In reality, this is the point where I ran down to get the biggest kitchen knife I could find and went back up
stairs and I stabbed his raping back several times while my sister lay comatose beneath him on the bed.
For AJ, though, I had to play damsel in distress.
‘He threw me down onto the bed next to her. Ripped off my pyjamas. And… [pause for emotion] raped me, right there on my dead mum’s bed. I struggled, for ages, trying to get free. But he was so strong. So strong, AJ.’
AJ’s face was a picture. He put his hand on top of mine and I managed to squeeze out a tear so it landed splash down on his watch face. I didn’t leave any fictitious detail out. Pain, I kept saying. The pain of it was searing. Cutting.
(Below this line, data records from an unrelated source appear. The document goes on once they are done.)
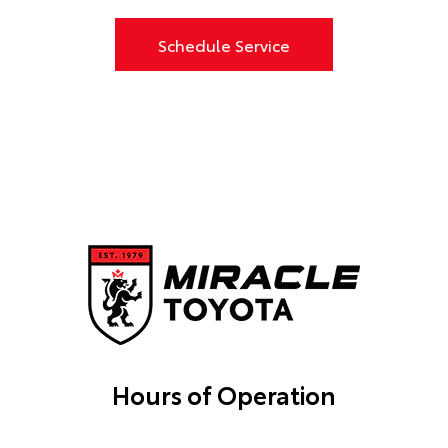
Schedule Service
Hours of Operation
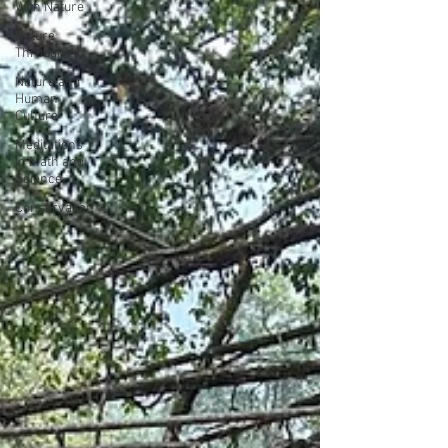
With Nature
Nature
Through Art
Nature and
Human
Culture
Meditations
in Math and
Science
Conservation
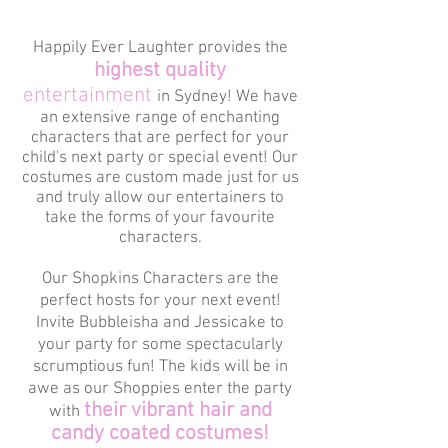
Happily Ever Laughter provides the
highest quality
entertainment
in Sydney! We have
an extensive range of enchanting
characters that are perfect for your
child's next party or special event! Our
costumes are custom made just for us
and truly allow our entertainers to
take the forms of your favourite
characters.
Our Shopkins Characters are the
perfect hosts for your next event!
Invite Bubbleisha and Jessicake to
your party for some spectacularly
scrumptious fun! The kids will be in
awe as our Shoppies enter the party
their vibrant hair and
with
candy coated costumes!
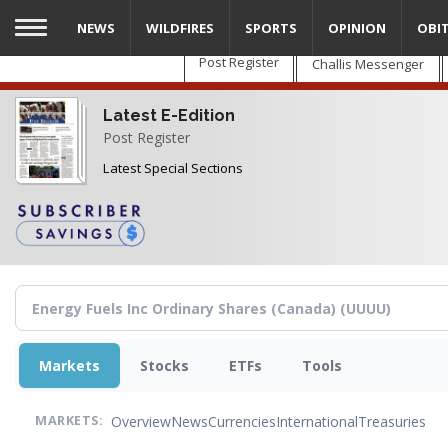
Skip
NEWS
WILDFIRES
SPORTS
OPINION
OBI
to
main
Post Register
Challis Messenger
content
Latest E-Edition
Post Register
Latest Special Sections
Markets
Stocks
ETFs
Tools
Overview
News
Currencies
International
Treasuries
MARKETS:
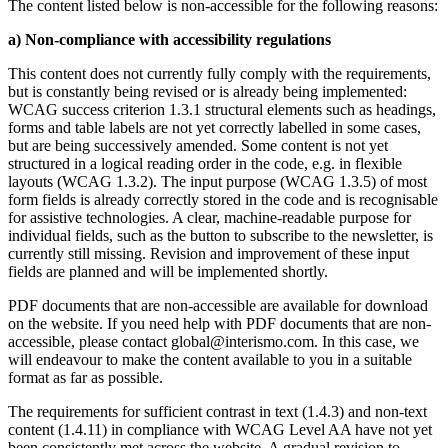
The content listed below is non-accessible for the following reasons:
a) Non-compliance with accessibility regulations
This content does not currently fully comply with the requirements,
but is constantly being revised or is already being implemented:
WCAG success criterion 1.3.1 structural elements such as headings,
forms and table labels are not yet correctly labelled in some cases,
but are being successively amended. Some content is not yet
structured in a logical reading order in the code, e.g. in flexible
layouts (WCAG 1.3.2). The input purpose (WCAG 1.3.5) of most
form fields is already correctly stored in the code and is recognisable
for assistive technologies. A clear, machine-readable purpose for
individual fields, such as the button to subscribe to the newsletter, is
currently still missing. Revision and improvement of these input
fields are planned and will be implemented shortly.
PDF documents that are non-accessible are available for download
on the website. If you need help with PDF documents that are non-
accessible, please contact global@interismo.com. In this case, we
will endeavour to make the content available to you in a suitable
format as far as possible.
The requirements for sufficient contrast in text (1.4.3) and non-text
content (1.4.11) in compliance with WCAG Level AA have not yet
been consistently met across the website. A gradual revision to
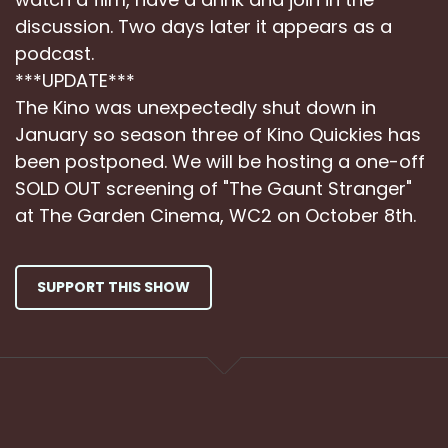
discussion. Two days later it appears as a
podcast.
***UPDATE***
The Kino was unexpectedly shut down in
January so season three of Kino Quickies has
been postponed. We will be hosting a one-off
SOLD OUT screening of "The Gaunt Stranger"
at The Garden Cinema, WC2 on October 8th.
SUPPORT THIS SHOW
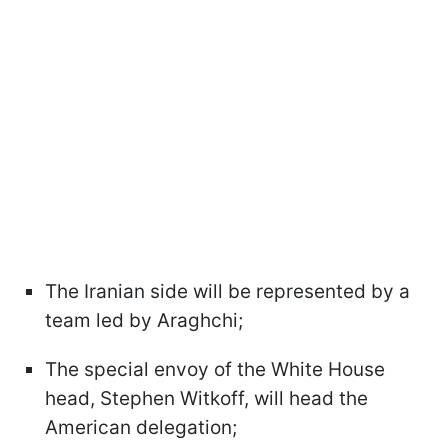
The Iranian side will be represented by a
team led by Araghchi;
The special envoy of the White House
head, Stephen Witkoff, will head the
American delegation;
Burning in my pelvis. The awful nightmares I’d had ever since. The smell of his breath. The feel of his slimy tongue all over my face. God, I was good.
‘Was he ever caught?’ he asked.
‘Yeah. I testified, like a champ, and he went to prison. Turned out he’d done some rapes before. And he went away for at least twenty years. That helps me sleep at night. Knowing he’s locked up.’
By the way, this is all still bollocks. There was no trial. Dad came home and there was the inevitable scene of bloody mess and ‘OMG, what have you done, Rhiannon?’ and ‘We need to make him disappear.’
AJ shook his head. ‘You were so brave.’
I nodded, shaking loose another tear. ‘Ever since then, I’ve been terrified it would happen again. That some bloke would take me, do what he wanted, then chuck me in a ditch like litter. I have to walk my dog, AJ. I have to. Men don’t own the streets. I have just as much right to walk around at night, don’t I?’
‘Of course you do.’
‘I didn’t go looking for Gavin White. You do understand?’
He nodded.
‘I didn’t mean to burden you with all this. If you want to go to the police, go ahead. I won’t stop you. I just wanted you to see it from my angle.’
He shook his head. ‘I feel terrible.’
‘You shouldn’t. I hurt you.’ I touched his neck where his little wound was beginning to scab over. My touch lingered as I took in his eyes, his mouth.
‘I can say it’s a shaving accident.’
‘Oh, yeah, right, who’s gonna believe you’ve started shaving?’ I chuckled.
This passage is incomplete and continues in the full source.